───── EXTRACTED INFORMATION

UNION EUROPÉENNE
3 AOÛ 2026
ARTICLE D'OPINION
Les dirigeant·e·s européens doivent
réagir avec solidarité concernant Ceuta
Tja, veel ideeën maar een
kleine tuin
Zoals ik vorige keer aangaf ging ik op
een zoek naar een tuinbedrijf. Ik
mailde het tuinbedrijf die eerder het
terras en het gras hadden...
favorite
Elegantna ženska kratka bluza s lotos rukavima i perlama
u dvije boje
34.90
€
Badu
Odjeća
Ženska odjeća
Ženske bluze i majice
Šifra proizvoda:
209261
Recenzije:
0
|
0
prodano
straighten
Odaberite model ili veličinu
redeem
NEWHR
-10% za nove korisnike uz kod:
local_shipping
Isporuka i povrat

──────────
───── EXTRACTED INFORMATION

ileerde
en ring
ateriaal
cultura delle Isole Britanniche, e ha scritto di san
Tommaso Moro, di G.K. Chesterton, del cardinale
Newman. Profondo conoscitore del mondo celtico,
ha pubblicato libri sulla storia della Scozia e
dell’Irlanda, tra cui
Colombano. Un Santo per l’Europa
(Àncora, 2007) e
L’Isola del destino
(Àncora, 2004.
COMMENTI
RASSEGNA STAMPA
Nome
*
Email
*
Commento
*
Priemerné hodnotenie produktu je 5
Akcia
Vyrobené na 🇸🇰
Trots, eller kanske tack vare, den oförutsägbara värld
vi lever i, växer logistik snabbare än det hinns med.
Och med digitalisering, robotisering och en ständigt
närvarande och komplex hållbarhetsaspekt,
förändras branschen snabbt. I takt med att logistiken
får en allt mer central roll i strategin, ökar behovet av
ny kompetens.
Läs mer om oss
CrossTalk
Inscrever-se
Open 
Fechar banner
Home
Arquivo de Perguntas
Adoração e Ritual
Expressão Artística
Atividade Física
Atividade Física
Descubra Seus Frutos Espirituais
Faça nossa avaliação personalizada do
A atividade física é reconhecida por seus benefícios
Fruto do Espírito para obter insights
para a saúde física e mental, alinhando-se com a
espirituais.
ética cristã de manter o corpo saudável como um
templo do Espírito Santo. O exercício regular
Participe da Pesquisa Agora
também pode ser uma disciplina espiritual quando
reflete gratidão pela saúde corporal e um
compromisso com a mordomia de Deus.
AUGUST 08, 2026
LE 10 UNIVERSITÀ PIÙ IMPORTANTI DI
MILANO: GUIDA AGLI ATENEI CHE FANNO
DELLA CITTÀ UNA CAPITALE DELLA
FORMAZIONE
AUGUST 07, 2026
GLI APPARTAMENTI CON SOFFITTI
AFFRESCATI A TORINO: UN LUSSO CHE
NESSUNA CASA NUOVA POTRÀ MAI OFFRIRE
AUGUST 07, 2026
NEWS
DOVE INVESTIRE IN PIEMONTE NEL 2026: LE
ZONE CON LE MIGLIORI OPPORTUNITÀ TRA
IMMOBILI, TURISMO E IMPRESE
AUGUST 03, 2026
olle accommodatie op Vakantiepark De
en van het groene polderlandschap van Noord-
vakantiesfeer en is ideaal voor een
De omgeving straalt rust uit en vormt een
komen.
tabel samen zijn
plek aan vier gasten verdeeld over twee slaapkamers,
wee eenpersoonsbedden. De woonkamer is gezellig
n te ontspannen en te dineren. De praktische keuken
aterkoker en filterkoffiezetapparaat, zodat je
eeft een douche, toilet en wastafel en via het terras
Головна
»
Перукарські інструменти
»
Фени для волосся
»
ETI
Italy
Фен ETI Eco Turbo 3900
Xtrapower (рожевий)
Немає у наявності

──────────

TASK OBJECTIVE => Where a line of the material holds the word "AUGUST", copy that line.

ANSWER AREA =>
AUGUST 08, 2026
AUGUST 07, 2026
AUGUST 07, 2026
AUGUST 03, 2026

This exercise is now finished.